Directed by Lawrence Kasdan

Screenplay by John Kostmayer

Joey Boca (Kevin Kline) has a little trouble with numbers. In the confessional, whispering his sins of the past fortnight, Joey can't quite remember how often he committed adultery. Was it twelve times on ten occasions with seven women? He is determined to get it right, and if Joey doesn't, Kline does. His quietly fanatical scrupulousness makes the scene worth preserving in any moviegoer's imaginary cinematheque. Joey's confession comes at the beginning of I Love You to Death, a comedy that is hilarious all the way to the opening credits.

After that, forget it. The plot, based on a true story, has a vengeful wife (Tracey Ullman) determined to knock off her philandering husband (Kline), but the fellow proves strangely indestructible. This sort of homicidal fable demands the stiletto of satire -- the very weapon flourished by Italian director Pietro Germi in his brilliant '60s comedies Divorce Italian Style and Seduced and Abandoned. But what played in Sicily for Germi doesn't work in Tacoma, Wash., for Lawrence Kasdan. This crime does not spring from the polluted mores of a medieval society; it is the private whim of an exasperated woman. I Love You to Death lacks the precision, ferocity and guts needed for black farce. It has the American failing: it just wants to be loved.

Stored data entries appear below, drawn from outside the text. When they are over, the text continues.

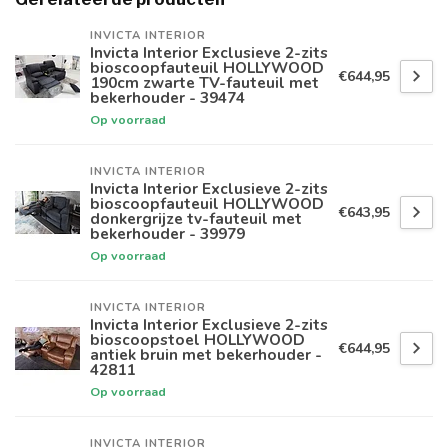
INVICTA INTERIOR
Invicta Interior Exclusieve 2-zits
bioscoopfauteuil HOLLYWOOD
€644,95
190cm zwarte TV-fauteuil met
bekerhouder - 39474
Op voorraad
INVICTA INTERIOR
Invicta Interior Exclusieve 2-zits
bioscoopfauteuil HOLLYWOOD
€643,95
donkergrijze tv-fauteuil met
bekerhouder - 39979
Op voorraad
INVICTA INTERIOR
Invicta Interior Exclusieve 2-zits
bioscoopstoel HOLLYWOOD
€644,95
antiek bruin met bekerhouder -
42811
Op voorraad
INVICTA INTERIOR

The tony cast members are made to play against their strengths. Kline buckles under the burden of an Italian accent not heard since the passing of Chico Marx. Ullman tamps down her TV exuberance and meekly disappears into the black hole of her role. Joan Plowright, a grande dame of English theater, plays a Yugoslav granny, and loses. William Hurt, as a dim doper hired to kill Joey, works beyond his range and beneath his gifts. The same may be said of Kasdan. The director of Body Heat and The Big Chill now wastes his time on the movie equivalent of a summer-stock trifle. Joey could tell him that sins of this magnitude ought to be confessed in private, not released to 1,075 theaters. R.C.